22.09.2008

Trop fille, tonton

Les comptes : les factures. Rien depuis des mois. Entrant sortant même combat. Mon ami Lucien, qui se recueille à l'Eglise mais on s'aime quand même vraiment, me disait : C'est important, tu sais, de gérer son argent. Il a choisi un quartier pour y avoir une action, une utilité. Il a fabriqué, écrit, expliqué. Il est riche de ce qu'il est. Il est mon père, mon cousin, mon oncle.
Je l'appelle Tonton. Et je suis toujours en retard quand j'ai rendez-vous avec lui, et je remets mes promesses trois mois après l'échéance.
Mais là, les factures, le contrôle : affronter le vide et la paperasse...
Soulagement quand c'est fait. Pensée pour Lucien.
Une idée claire de ce que je pourrai faire pour améliorer le score.
Mais trop fille. Et l'appel des pulls.
Mon amoureux dit : Allons nous noyer dans le plaisir de la consommation.
Je pense à Tonton.

21.09.2008

Left blogs Vs Faschos Blogs

Bon, donc : ça y est, l'expression Left Blogs, je l'avais enfin découverte. Et on s'était même dit que pourvu que Right Blogs ne soit pas en route : ben évidemment ils sont là. Euuurk : et leur choix de vocabulaire : dès qu'on s'en prend à leur pape adoré, c'est qu'on relaye la propagande, gnagnagna.

Genre tu es pour le droit à l'avortement, ou bien tu es anarchiste : tu es forcément le dernier des connards.

Grrr. J'aimerais bien aller noyer ces crétins de commentaires, pour que les malheureux qui tombent sur leur blog ne pensent pas qu'ils ont le feu vert pour répandre leurs propos homophobes, racistes, rexistes, que les pauvres internautes n'y voient pas une impunité, ou une légitimité.

Tous les points de vues ne se valent pas : si c'était le cas, ça voudrait dire que ces gens ont raison, et c'est intolérable.

20.09.2008

Cow-boys

Je crois que je ne suis jamais tant émue par les gens que quand je suis émue par les Carolos. Cet après-midi, fin de journée, bientôt le train de retour. Et j'emprunte le passage piétonnier : une fête à thème, tous les commerçants en cow-boys.

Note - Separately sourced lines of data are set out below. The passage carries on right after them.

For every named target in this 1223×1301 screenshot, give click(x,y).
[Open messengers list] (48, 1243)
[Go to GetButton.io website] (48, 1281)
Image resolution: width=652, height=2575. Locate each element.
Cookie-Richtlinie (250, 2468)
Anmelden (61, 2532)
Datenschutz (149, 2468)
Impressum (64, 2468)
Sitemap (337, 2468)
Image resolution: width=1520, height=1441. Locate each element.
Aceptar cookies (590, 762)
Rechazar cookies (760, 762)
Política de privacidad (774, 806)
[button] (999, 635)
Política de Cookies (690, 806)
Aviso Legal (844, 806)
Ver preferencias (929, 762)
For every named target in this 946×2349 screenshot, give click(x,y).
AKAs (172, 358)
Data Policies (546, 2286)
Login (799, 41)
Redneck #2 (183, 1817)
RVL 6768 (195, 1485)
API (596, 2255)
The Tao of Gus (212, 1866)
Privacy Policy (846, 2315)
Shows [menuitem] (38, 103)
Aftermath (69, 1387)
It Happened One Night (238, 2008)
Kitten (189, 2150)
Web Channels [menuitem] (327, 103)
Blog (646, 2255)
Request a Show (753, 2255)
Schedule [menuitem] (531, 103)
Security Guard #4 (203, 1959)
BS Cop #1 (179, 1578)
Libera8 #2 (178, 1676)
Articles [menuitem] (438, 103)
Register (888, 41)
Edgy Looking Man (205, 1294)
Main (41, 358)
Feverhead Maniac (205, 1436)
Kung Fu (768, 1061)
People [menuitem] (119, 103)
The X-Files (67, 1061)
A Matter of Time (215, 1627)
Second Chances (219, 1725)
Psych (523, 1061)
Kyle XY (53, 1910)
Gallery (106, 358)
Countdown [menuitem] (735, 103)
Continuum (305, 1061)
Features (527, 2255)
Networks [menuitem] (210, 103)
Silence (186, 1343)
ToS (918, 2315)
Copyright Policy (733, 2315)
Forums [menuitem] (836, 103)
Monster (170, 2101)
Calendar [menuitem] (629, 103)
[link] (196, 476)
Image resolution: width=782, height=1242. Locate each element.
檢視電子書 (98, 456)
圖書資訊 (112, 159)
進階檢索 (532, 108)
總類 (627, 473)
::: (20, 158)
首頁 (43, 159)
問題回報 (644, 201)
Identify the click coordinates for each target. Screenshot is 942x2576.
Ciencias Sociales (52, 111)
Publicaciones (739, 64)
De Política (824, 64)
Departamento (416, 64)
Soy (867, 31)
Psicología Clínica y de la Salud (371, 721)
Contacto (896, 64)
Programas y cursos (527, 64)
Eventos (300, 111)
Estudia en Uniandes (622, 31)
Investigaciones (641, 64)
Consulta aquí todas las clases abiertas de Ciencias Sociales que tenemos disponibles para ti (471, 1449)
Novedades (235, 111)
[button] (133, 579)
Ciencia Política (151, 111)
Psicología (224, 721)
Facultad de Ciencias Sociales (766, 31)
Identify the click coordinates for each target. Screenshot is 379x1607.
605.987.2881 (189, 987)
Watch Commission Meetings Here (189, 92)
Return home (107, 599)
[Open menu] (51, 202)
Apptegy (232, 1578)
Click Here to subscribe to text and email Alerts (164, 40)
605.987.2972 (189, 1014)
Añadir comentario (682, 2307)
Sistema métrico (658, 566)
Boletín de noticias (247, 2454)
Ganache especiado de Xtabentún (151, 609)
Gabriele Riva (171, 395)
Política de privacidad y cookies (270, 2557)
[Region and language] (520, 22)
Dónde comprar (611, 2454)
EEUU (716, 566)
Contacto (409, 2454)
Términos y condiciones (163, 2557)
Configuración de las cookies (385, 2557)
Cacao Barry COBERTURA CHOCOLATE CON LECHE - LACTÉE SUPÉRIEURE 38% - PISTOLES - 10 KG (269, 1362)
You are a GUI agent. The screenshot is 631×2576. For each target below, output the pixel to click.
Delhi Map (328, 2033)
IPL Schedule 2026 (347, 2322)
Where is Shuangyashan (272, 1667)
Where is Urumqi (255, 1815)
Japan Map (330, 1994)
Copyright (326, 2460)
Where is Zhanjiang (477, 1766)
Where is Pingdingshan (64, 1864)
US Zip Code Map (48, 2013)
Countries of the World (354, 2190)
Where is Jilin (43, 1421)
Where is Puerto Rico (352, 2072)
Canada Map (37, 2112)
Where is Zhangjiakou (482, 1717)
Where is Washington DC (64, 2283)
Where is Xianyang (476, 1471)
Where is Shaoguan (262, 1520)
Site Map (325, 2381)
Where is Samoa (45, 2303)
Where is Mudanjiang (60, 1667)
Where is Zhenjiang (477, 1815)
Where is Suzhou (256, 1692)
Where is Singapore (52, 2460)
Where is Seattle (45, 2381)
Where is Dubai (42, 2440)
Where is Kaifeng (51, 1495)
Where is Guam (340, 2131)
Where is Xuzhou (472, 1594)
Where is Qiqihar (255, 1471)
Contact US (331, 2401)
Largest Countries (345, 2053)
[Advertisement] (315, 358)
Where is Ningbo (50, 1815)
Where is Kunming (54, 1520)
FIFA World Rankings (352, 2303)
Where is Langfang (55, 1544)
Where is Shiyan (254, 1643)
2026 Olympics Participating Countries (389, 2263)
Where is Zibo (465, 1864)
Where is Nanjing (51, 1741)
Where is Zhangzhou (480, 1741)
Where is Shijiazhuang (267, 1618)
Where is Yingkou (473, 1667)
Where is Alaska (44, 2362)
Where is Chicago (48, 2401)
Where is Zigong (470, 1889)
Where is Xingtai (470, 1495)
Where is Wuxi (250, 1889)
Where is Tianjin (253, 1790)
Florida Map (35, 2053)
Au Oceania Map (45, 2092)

Je vois les enfants s'amuser sur un gros nounours qui fait rodéo, des chevaux et des attelages sont mis çà et là, et les terrasses sont pleines : barbecue, stetson et bandanas : notre vision du far-west le temps d'un événement en ville. Rien d'extraordinaire, mais la bonhomie carolo est si tendre que ce simple jeu prend, et tout le monde s'y met. Les gens de là-bas, ils sont pas friqués. Ils ont un peu des goûts de chiotte aussi. Ca donne en gros les mêmes femmes vulgaires mais dans des vêtements aux matières moins nobles qu'à l'avenue Louise (jumelée depuis cette semaine avec un quartier riche de Paris)

J'entendais sur France Inter, hier, une émission sur les Français (pas n'importe lesquels) qui s'installent en Belgique. Ils parlaient du Cercle Lorraine, ou du Club Lorraine (zut, j'ai oublié). Et aujourd'hui dans le journal qui prend le train avec moi pour aller à Charleroi : Picqué avec Bernadette Chirac.

Mais donc, je quitte le bureau et traverse les rues de ma ville natale, que j'aime comme on aime les défauts de ses proches. Je souris tout du long, chevaux, stands, jeux, enfants : c'est proche, c'est simple. C'est vivant et les gens s'excusent quand ils vous bousculent. Ils sourient aussi, tous complices de jouer aux cow-boys, tous heureux de ce peu de vie et de confort aujourd'hui, au Pays noir. On ne joue pas les indiens, on ne joue pas les minorités. On ne joue pas ce qu'on est.